TASK GOAL :: Write out the whole listing below so that every line matches exactly.
★ ★ ★ ★ ★
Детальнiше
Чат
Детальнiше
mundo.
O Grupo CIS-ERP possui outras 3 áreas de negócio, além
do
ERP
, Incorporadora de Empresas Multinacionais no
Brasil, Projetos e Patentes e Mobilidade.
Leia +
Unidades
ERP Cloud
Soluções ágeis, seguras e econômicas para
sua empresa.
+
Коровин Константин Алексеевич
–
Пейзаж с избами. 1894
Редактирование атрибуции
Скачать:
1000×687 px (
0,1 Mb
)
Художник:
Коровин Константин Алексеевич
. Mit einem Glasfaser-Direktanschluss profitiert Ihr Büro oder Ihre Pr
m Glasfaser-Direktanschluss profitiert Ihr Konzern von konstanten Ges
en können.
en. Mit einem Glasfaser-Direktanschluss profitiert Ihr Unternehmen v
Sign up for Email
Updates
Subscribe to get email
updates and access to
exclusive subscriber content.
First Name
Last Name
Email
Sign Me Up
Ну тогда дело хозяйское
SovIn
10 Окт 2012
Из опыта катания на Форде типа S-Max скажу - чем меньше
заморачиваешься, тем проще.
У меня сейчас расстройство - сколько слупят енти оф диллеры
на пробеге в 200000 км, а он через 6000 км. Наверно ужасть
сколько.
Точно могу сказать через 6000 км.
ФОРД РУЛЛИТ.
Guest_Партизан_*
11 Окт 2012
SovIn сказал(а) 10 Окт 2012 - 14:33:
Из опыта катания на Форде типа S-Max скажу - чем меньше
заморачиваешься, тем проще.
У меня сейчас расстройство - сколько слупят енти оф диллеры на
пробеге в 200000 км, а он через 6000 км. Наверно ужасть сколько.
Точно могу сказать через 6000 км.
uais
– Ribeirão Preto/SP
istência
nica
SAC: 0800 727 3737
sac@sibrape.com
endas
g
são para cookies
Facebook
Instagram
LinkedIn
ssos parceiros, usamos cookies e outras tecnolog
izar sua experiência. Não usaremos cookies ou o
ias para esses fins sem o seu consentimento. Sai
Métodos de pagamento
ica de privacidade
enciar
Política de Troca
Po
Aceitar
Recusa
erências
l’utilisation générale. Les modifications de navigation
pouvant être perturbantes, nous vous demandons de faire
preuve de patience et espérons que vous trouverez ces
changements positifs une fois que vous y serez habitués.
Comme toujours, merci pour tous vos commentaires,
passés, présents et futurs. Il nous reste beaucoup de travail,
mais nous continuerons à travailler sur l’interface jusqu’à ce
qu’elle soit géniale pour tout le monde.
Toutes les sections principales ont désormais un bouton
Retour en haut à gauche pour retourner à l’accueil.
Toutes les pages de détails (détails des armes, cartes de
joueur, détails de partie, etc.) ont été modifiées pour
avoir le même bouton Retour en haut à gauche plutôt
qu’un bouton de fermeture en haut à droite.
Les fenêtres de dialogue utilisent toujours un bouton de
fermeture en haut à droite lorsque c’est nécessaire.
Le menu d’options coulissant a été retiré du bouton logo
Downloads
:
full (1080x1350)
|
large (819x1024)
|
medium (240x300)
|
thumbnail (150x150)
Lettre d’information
★ ★ ★ ★ ★
TASK ANSWER ::
Детальнiше
Чат
Детальнiше
mundo.
O Grupo CIS-ERP possui outras 3 áreas de negócio, além
do
ERP
, Incorporadora de Empresas Multinacionais no
Brasil, Projetos e Patentes e Mobilidade.
Leia +
Unidades
ERP Cloud
Soluções ágeis, seguras e econômicas para
sua empresa.
+
Коровин Константин Алексеевич
–
Пейзаж с избами. 1894
Редактирование атрибуции
Скачать:
1000×687 px (
0,1 Mb
)
Художник:
Коровин Константин Алексеевич
. Mit einem Glasfaser-Direktanschluss profitiert Ihr Büro oder Ihre Pr
m Glasfaser-Direktanschluss profitiert Ihr Konzern von konstanten Ges
en können.
en. Mit einem Glasfaser-Direktanschluss profitiert Ihr Unternehmen v
Sign up for Email
Updates
Subscribe to get email
updates and access to
exclusive subscriber content.
First Name
Last Name
Email
Sign Me Up
Ну тогда дело хозяйское
SovIn
10 Окт 2012
Из опыта катания на Форде типа S-Max скажу - чем меньше
заморачиваешься, тем проще.
У меня сейчас расстройство - сколько слупят енти оф диллеры
на пробеге в 200000 км, а он через 6000 км. Наверно ужасть
сколько.
Точно могу сказать через 6000 км.
ФОРД РУЛЛИТ.
Guest_Партизан_*
11 Окт 2012
SovIn сказал(а) 10 Окт 2012 - 14:33:
Из опыта катания на Форде типа S-Max скажу - чем меньше
заморачиваешься, тем проще.
У меня сейчас расстройство - сколько слупят енти оф диллеры на
пробеге в 200000 км, а он через 6000 км. Наверно ужасть сколько.
Точно могу сказать через 6000 км.
uais
– Ribeirão Preto/SP
istência
nica
SAC: 0800 727 3737
sac@sibrape.com
endas
g
são para cookies
Facebook
Instagram
LinkedIn
ssos parceiros, usamos cookies e outras tecnolog
izar sua experiência. Não usaremos cookies ou o
ias para esses fins sem o seu consentimento. Sai
Métodos de pagamento
ica de privacidade
enciar
Política de Troca
Po
Aceitar
Recusa
erências
l’utilisation générale. Les modifications de navigation
pouvant être perturbantes, nous vous demandons de faire
preuve de patience et espérons que vous trouverez ces
changements positifs une fois que vous y serez habitués.
Comme toujours, merci pour tous vos commentaires,
passés, présents et futurs. Il nous reste beaucoup de travail,
mais nous continuerons à travailler sur l’interface jusqu’à ce
qu’elle soit géniale pour tout le monde.
Toutes les sections principales ont désormais un bouton
Retour en haut à gauche pour retourner à l’accueil.
Toutes les pages de détails (détails des armes, cartes de
joueur, détails de partie, etc.) ont été modifiées pour
avoir le même bouton Retour en haut à gauche plutôt
qu’un bouton de fermeture en haut à droite.
Les fenêtres de dialogue utilisent toujours un bouton de
fermeture en haut à droite lorsque c’est nécessaire.
Le menu d’options coulissant a été retiré du bouton logo
Downloads
:
full (1080x1350)
|
large (819x1024)
|
medium (240x300)
|
thumbnail (150x150)
Lettre d’information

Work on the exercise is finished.